[Start of section]

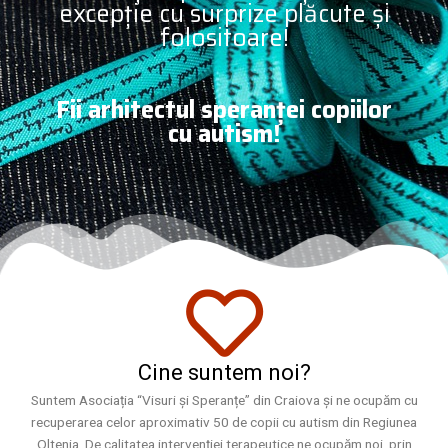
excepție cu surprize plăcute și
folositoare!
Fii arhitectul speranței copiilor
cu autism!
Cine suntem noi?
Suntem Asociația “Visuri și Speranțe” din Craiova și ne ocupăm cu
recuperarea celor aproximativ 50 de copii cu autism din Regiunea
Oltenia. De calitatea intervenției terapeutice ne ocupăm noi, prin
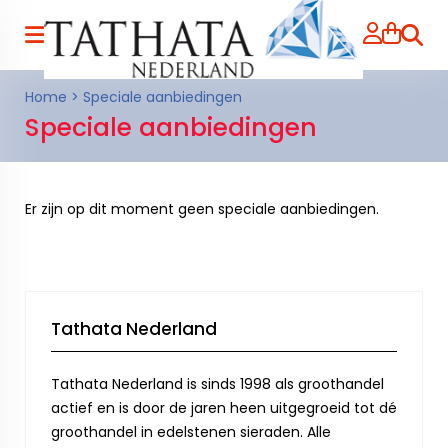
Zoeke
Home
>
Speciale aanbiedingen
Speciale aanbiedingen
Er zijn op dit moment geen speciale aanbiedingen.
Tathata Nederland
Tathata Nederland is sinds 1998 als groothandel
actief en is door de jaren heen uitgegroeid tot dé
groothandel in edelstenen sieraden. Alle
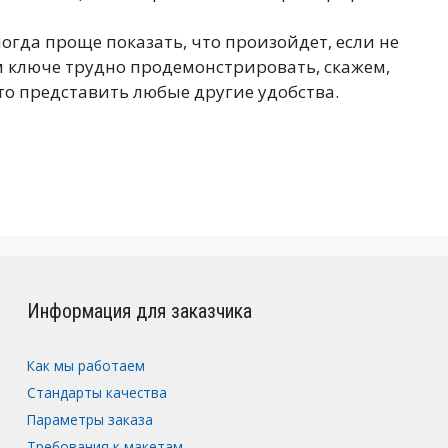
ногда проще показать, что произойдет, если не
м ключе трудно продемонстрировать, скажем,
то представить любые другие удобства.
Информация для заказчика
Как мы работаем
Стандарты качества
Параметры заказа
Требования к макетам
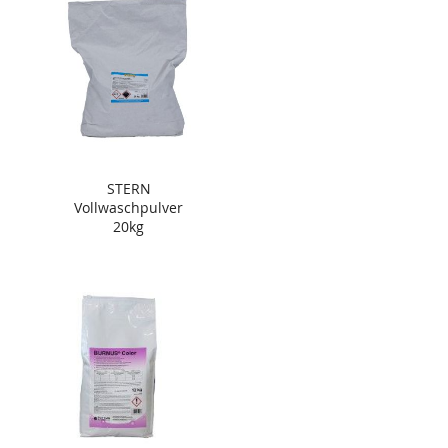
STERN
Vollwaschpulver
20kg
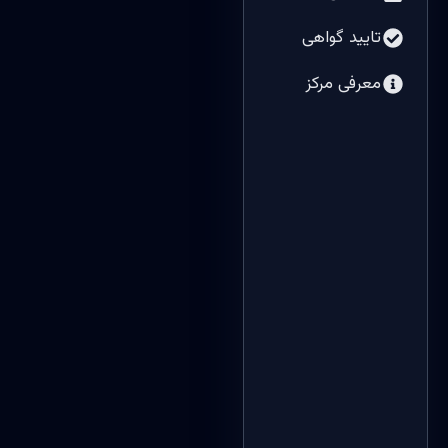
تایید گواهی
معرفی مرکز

[End of section]
[Start of section]

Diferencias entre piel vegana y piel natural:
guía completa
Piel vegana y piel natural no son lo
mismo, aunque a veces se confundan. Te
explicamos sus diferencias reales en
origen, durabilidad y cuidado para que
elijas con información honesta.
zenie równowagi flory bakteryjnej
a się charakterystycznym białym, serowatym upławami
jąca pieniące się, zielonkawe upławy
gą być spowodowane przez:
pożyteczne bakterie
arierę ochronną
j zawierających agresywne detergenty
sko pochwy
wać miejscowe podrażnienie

[End of section]
[Start of section]

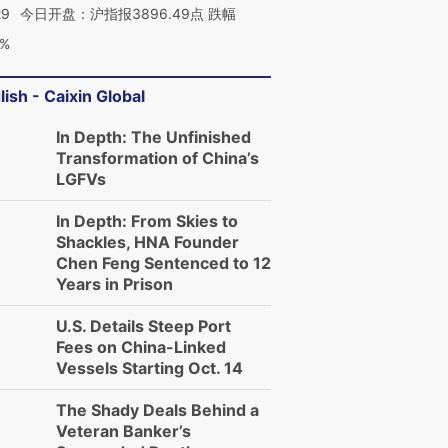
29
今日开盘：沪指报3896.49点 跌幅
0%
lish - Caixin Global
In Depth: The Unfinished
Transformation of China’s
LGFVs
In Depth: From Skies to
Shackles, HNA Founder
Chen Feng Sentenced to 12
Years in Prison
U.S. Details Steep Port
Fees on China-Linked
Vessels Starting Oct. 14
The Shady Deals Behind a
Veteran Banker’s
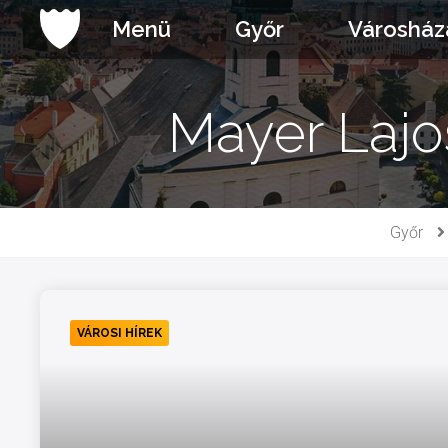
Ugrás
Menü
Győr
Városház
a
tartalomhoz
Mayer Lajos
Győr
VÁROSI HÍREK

[End of section]

YOUR ASSIGNMENT: Both the line containing "guía completa" and the line containing "wać miejscowe podrażnienie" belong in the answer. Print them and every line above that falls between them exactly, and no others.

TASK SOLUTION:
guía completa
Piel vegana y piel natural no son lo
mismo, aunque a veces se confundan. Te
explicamos sus diferencias reales en
origen, durabilidad y cuidado para que
elijas con información honesta.
zenie równowagi flory bakteryjnej
a się charakterystycznym białym, serowatym upławami
jąca pieniące się, zielonkawe upławy
gą być spowodowane przez:
pożyteczne bakterie
arierę ochronną
j zawierających agresywne detergenty
sko pochwy
wać miejscowe podrażnienie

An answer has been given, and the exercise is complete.